DESCRIPTION OF THE TASK:
Which of the lines below contain the string "nella"? Pull each one out of the data.

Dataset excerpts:
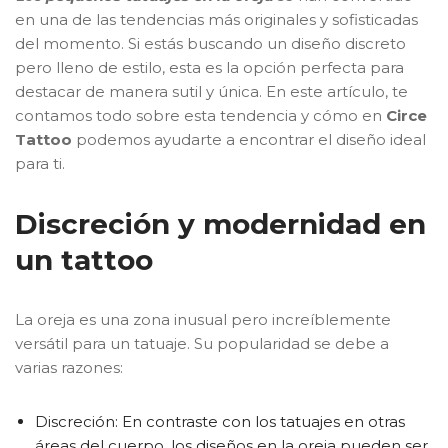
en una de las tendencias más originales y sofisticadas
del momento. Si estás buscando un diseño discreto
pero lleno de estilo, esta es la opción perfecta para
destacar de manera sutil y única. En este artículo, te
contamos todo sobre esta tendencia y cómo en
Circe
Tattoo
podemos ayudarte a encontrar el diseño ideal
para ti.
Discreción y modernidad en
un tattoo
La oreja es una zona inusual pero increíblemente
versátil para un tatuaje. Su popularidad se debe a
varias razones:
Discreción: En contraste con los tatuajes en otras
áreas del cuerpo, los diseños en la oreja pueden ser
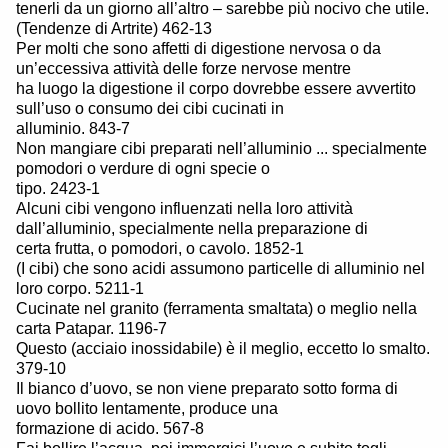
tenerli da un giorno all’altro – sarebbe più nocivo che utile.
(Tendenze di Artrite) 462-13
Per molti che sono affetti di digestione nervosa o da
un’eccessiva attività delle forze nervose mentre
ha luogo la digestione il corpo dovrebbe essere avvertito
sull’uso o consumo dei cibi cucinati in
alluminio. 843-7
Non mangiare cibi preparati nell’alluminio ... specialmente
pomodori o verdure di ogni specie o
tipo. 2423-1
Alcuni cibi vengono influenzati nella loro attività
dall’alluminio, specialmente nella preparazione di
certa frutta, o pomodori, o cavolo. 1852-1
(I cibi) che sono acidi assumono particelle di alluminio nel
loro corpo. 5211-1
Cucinate nel granito (ferramenta smaltata) o meglio nella
carta Patapar. 1196-7
Questo (acciaio inossidabile) è il meglio, eccetto lo smalto.
379-10
Il bianco d’uovo, se non viene preparato sotto forma di
uovo bollito lentamente, produce una
formazione di acido. 567-8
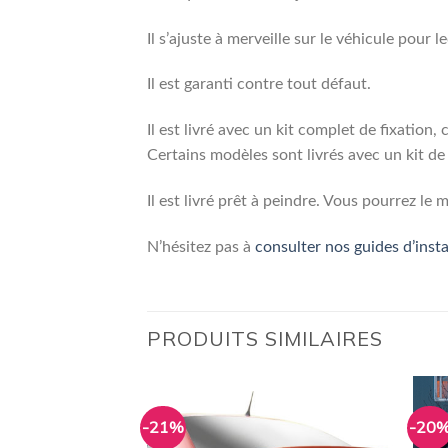
Il s’ajuste à merveille sur le véhicule pour l
Il est garanti contre tout défaut.
Il est livré avec un kit complet de fixation,
Certains modèles sont livrés avec un kit de 
Il est livré prêt à peindre. Vous pourrez l
N’hésitez pas à
consulter nos guides d’insta
PRODUITS SIMILAIRES
-21%
-20
Ajouter
Ajouter
à la
à la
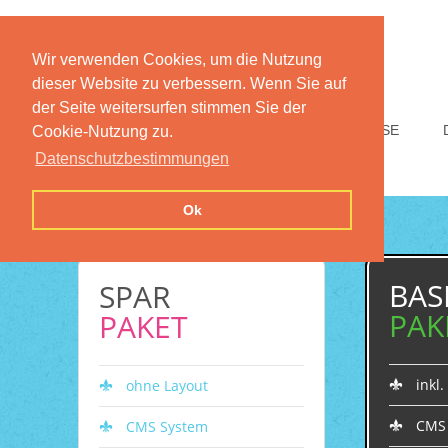
Wir verwenden Cookies, um die Nutzung
dieser Website zu verbessern. Wenn Sie auf
der Seite weitersurfen stimmen Sie der
HOME
FUNKTIONEN
PREISE
Cookie-Nutzung zu.
Datenschutzbestimmungen
Ok
BAS
SPAR
PAK
PAKET
inkl
ohne Layout
CMS
CMS System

RESULT OF THIS TASK:
Alcuni cibi vengono influenzati nella loro attività
dall’alluminio, specialmente nella preparazione di
Cucinate nel granito (ferramenta smaltata) o meglio nella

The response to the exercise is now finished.